The answer must consist of every line in the data that contains "переводом".

☆ ☆ ☆ ☆ ☆

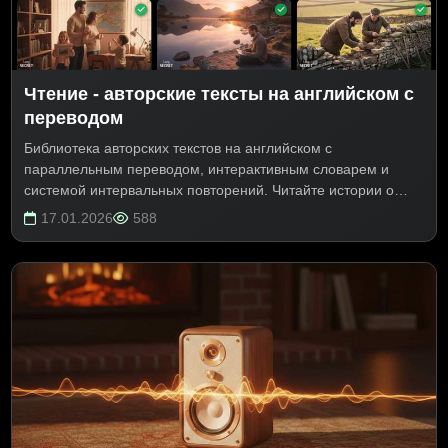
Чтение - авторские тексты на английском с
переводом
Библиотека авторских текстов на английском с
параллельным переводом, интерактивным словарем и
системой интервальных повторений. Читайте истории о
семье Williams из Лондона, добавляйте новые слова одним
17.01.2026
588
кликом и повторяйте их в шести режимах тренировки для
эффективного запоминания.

☆ ☆ ☆ ☆ ☆

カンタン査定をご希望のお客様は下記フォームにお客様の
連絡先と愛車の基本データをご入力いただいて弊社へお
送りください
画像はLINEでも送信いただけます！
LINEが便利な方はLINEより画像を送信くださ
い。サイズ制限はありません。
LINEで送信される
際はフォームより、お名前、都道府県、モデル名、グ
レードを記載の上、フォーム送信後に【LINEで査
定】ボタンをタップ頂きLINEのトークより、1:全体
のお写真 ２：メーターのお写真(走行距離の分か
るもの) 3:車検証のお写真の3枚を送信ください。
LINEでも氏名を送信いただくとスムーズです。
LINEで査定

☆ ☆ ☆ ☆ ☆

**Your response:**
переводом
параллельным переводом, интерактивным словарем и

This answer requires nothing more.